Compared to walking, it feels wide, burly and uncouth. Compared to other cars it is precisely none of those things.

Is it a bit tinny?

Not at all. It's very good at being a small car that feels all grown up, especially if you've specced the active safety stuff and heated wheel. It doesn't cruise as nicely as a Volkswagen Up, thrashing away above 3,000rpm on a 70mph cruise, but the rest of the time it's utterly polite. And it feels expensively damped, soaking up the troublesome road snaking out of my village better than any performance car I've yet taken on it.

It even entertains, too, in the finest of thrashed-rental-car traditions. But it does so not via the driver's management of slapstick body control and Converse-on-ice grip, but with genuinely tidy handling. It's a cheery thing, this. An actual N hot hatch version would work. I think.

This is not that, though...

Far from it. It's not a quick car, but there's enough gusto for the new, inexperienced driver. I remember how entirely adequate a 54bhp Punto felt aged 17. In the i10's quicker, 84bhp trim we have here, it'll do 0-62mph four seconds quicker than My First Fiat.

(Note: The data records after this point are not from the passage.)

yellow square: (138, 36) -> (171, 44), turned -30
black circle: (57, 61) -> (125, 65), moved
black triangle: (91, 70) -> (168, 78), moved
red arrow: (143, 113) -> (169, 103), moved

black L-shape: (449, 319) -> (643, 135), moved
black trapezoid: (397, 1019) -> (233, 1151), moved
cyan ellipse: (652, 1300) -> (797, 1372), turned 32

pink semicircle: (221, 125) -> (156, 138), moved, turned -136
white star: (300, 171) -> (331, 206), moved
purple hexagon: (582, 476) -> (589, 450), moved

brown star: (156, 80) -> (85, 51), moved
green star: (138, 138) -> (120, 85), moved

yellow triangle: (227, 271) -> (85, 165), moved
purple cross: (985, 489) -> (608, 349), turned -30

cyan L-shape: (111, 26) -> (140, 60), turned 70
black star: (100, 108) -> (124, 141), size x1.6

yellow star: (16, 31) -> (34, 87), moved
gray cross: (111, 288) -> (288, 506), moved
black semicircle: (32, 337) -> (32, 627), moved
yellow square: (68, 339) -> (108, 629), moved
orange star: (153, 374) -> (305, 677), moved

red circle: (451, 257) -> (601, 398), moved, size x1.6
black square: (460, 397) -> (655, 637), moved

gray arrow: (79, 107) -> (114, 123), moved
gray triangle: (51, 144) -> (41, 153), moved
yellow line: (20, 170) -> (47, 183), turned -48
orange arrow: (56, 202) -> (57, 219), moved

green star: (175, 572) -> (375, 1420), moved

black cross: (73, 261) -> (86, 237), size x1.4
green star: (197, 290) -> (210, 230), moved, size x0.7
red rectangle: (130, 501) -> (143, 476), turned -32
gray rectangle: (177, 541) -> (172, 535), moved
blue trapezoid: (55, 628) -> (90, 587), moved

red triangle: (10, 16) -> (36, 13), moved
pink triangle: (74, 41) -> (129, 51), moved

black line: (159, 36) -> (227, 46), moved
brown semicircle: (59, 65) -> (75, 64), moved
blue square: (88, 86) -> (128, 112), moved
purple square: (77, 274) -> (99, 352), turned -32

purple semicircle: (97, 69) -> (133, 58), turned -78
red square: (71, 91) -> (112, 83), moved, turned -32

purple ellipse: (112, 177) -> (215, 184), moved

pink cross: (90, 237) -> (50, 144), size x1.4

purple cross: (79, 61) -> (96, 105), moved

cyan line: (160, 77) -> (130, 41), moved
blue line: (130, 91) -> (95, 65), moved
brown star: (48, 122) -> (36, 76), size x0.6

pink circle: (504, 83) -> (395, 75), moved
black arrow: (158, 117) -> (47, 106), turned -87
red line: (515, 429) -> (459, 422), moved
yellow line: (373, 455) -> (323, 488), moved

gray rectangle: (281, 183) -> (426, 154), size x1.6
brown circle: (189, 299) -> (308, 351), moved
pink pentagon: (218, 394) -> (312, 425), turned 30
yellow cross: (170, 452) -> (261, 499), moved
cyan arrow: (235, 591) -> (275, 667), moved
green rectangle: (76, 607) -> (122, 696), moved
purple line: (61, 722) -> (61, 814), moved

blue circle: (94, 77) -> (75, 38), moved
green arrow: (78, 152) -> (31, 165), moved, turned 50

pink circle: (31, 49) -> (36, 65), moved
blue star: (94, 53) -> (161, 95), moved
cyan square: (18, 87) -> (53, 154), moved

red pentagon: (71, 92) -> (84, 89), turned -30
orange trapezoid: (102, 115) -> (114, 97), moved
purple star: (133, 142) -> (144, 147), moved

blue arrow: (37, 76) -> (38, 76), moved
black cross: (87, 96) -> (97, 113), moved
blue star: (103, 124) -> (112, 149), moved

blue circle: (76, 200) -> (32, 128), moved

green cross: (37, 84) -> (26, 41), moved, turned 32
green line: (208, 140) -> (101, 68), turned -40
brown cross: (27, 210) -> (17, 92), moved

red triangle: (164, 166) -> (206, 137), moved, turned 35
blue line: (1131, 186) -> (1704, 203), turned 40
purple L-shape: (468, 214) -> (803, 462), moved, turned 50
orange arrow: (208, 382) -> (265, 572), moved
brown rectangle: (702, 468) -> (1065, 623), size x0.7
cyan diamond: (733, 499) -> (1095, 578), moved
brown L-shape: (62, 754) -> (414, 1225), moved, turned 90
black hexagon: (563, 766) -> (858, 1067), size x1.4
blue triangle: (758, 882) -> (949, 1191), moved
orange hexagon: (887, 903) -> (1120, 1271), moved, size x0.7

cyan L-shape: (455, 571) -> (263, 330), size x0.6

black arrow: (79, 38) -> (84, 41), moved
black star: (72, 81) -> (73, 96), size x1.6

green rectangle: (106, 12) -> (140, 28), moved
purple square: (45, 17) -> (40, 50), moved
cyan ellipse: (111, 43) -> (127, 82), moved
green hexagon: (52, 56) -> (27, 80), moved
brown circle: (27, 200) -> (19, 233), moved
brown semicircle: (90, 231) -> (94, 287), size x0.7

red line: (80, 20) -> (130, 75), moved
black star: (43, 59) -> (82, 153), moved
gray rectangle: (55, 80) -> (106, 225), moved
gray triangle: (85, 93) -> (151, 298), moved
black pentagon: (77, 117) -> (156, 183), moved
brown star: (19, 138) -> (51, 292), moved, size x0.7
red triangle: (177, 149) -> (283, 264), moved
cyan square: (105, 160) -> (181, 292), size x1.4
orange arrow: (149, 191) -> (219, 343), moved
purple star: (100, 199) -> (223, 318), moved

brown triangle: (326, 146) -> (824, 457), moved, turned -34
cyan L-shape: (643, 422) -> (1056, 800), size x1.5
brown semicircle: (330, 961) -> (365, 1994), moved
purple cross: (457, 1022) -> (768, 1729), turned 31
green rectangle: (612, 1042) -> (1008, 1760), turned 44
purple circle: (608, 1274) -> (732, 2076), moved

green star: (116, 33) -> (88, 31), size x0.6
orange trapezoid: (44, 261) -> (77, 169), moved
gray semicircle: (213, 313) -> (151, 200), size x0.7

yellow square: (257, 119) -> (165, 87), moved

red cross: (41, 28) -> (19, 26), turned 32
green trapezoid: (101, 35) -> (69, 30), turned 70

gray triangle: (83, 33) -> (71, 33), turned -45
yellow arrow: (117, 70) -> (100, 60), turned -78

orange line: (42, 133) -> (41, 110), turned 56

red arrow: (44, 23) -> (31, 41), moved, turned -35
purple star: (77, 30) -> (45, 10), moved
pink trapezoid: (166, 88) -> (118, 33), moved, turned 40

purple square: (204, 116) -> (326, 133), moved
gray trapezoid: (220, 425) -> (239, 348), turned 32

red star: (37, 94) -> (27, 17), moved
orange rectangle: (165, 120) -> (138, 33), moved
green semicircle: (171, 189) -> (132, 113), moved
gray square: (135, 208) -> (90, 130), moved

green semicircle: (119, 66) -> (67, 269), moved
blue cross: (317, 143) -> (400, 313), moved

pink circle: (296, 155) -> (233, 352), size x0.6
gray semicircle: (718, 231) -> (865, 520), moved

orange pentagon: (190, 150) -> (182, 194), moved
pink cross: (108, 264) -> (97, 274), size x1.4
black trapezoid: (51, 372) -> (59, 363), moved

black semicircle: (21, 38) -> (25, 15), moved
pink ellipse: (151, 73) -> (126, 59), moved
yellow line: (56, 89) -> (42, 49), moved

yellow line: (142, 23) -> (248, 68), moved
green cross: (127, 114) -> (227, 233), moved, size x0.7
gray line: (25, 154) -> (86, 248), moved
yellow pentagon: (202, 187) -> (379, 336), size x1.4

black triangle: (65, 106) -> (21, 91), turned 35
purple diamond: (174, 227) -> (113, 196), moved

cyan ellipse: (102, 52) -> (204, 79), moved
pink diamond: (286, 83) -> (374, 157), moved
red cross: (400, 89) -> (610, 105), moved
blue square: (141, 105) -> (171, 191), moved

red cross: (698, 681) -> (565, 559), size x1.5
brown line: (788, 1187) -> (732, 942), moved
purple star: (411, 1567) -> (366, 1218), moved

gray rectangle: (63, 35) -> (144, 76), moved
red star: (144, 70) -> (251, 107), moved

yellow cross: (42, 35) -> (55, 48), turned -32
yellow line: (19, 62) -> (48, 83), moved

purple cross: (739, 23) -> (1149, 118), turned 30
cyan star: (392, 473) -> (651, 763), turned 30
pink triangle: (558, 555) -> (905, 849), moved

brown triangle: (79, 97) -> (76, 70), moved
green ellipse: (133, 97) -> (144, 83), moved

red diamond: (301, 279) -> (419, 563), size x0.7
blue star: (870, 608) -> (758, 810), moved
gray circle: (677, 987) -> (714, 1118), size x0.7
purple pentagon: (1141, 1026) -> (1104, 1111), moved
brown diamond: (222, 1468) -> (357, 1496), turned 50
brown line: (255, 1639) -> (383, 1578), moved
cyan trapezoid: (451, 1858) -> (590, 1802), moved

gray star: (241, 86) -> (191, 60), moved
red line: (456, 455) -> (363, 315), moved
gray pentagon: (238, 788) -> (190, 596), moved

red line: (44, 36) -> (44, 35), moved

It's practically a hypercar.

With no turbo strapped abroad, you can't be shy with the revs if you want to get places with any briskness, mind, but briskness isn't what life's about right now. Get home too quickly and you've only more time to fill with snacks and YouTube rabbit holes. And treated respectfully this is a smooth engine mated to a crisp gearchange. It toddles through town in an exemplary manner, as all of these titchy cars tend to, but it's not suddenly agoraphobic when exposed to a more open road.

Worth freeing, then.

This is a thoroughly complete car, with the only real chink its armour - slowness - hardly a trifling matter for the kind of people throwing 12 grand here rather than at a used Fiesta ST. Given you can get an Up for a few grand less, it's hard not to wonder if Hyundai's priced it a little highly too. But it's full of goodies and its tall, boxy style pays dividends if you want to put human people in the back, too. That's trickier in the VW.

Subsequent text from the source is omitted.